Bedenkzeit bis Dienstag: JU-Bundeschef Johannes Winkel (li.) und Pascal Reddig, Vorsitzender der Jungen Gruppe. © dpa
Berlin – Eine Einigung im Rentenstreit gibt es auch nach dem Koalitionsausschuss nicht – aber ein Angebot der Koalitionsspitzen, das die Renten-Rebellen in der Union zur Zustimmung bringen soll. Kanzler Friedrich Merz zeigt sich nach einem einstündigen Gespräch mit den jungen Abgeordneten am frühen Morgen zuversichtlich. „Ich rechne mit Zustimmung“, sagte er. Die Entscheidung soll in der nächsten Woche fallen.
Beim Kernanliegen lassen Merz und die SPD die rebellierende Junge Gruppe der Unionsabgeordneten in der Ecke stehen: „Der Gesetzentwurf soll nicht mehr geändert werden“, sagt der Kanzler. In dem Punkt hatte die SPD nicht mit sich reden lassen. Also bleibt es dabei, wie die Regierung mit dem Übertritt von Millionen Babyboomern in die Rente umgehen will: Verhindert werden soll, dass die Renten viel langsamer steigen als die Einkommen in Deutschland.

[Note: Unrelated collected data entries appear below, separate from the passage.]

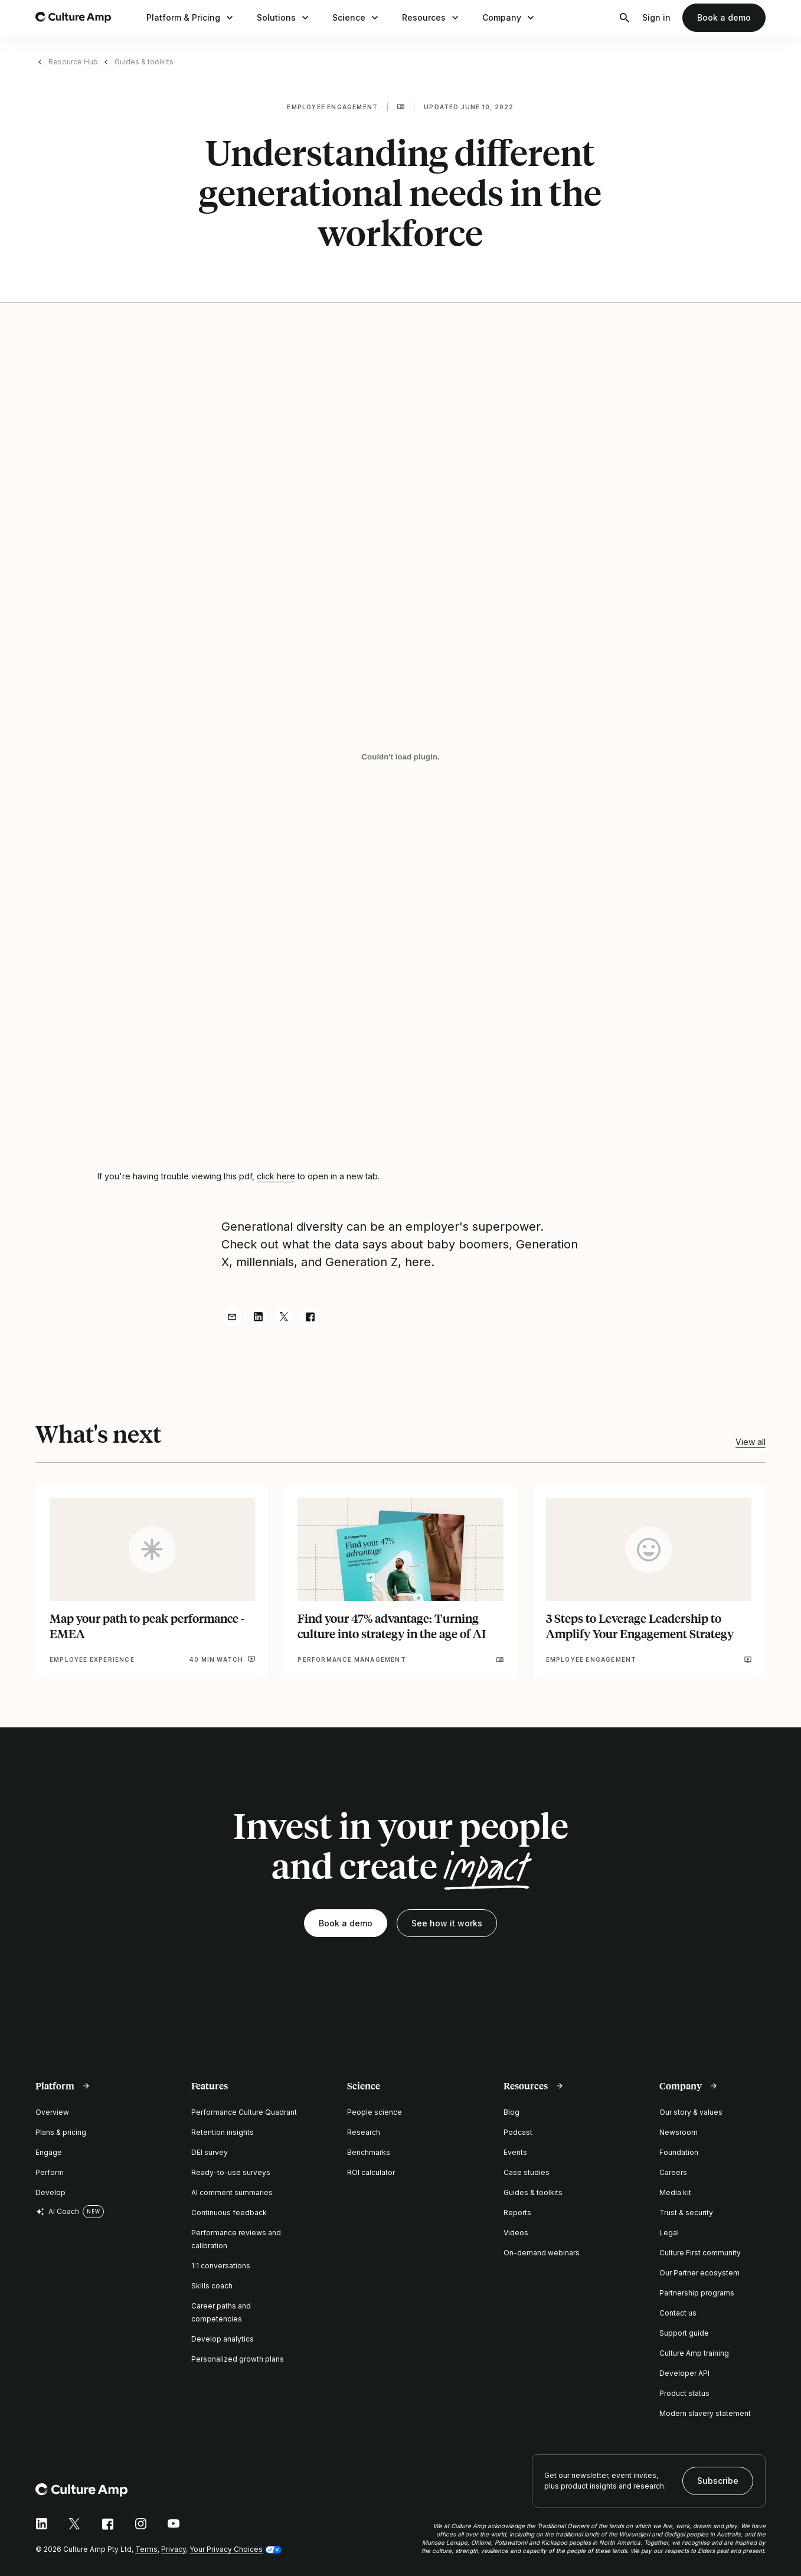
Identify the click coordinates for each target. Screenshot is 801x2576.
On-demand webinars (542, 2252)
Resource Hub (73, 61)
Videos (516, 2232)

Dazu soll das Rentenniveau bis 2031 bei 48 Prozent gehalten werden. So weit, so gut. Nicht akzeptieren wollte der Unionsnachwuchs bislang einen einzigen Satz in dem Entwurf von Arbeitsministerin Bärbel Bas (SPD): „Auch nach 2031 liegt das Rentenniveau um rund einen Prozentpunkt höher als im geltenden Recht.“ Doch auch bei diesem Punkt soll es nun bleiben. Dabei hatte Junge-Union-Chef Johannes Winkel (CDU) gemahnt: „Man darf jetzt keine Vorfestlegung bis in die 30er-Jahre treffen mit über 120 Milliarden Euro, die jetzt beschlossen werden sollen.“
Auch wenn der Gesetzentwurf und damit das künftige Rentenniveau bleiben soll wie geplant, soll es Aspekte geben, die in eine Entlastung der heute jungen Generation und der Rentenkasse münden könnten. Konkretisiert werden soll das von der längst beschlossenen Rentenkommission, die noch dieses Jahr an den Start gehen und bis Ende des zweiten Quartals 2026 Vorschläge für ein weiteres Rentenpaket vorlegen soll. So steht es in einem neuen Begleittext zu dem bekannten Bas-Entwurf, der unserer Zeitung vorliegt. Die Koalitionsspitzen haben sich in ihrer Spitzenrunde im Kanzleramt auf den Entwurf dafür geeinigt.
Nicht nur Professorinnen und Professoren sollen in der Kommission sitzen, sondern auch Koalitionspolitiker – die junge Generation soll ebenfalls vertreten sein können, versicherte Merz. Das könnte jemand von der Jungen Gruppe sein – sie hätte dann unmittelbar Einfluss auf die Reform. Allerdings: Bekommen soll die Kommission lediglich Prüfaufträge.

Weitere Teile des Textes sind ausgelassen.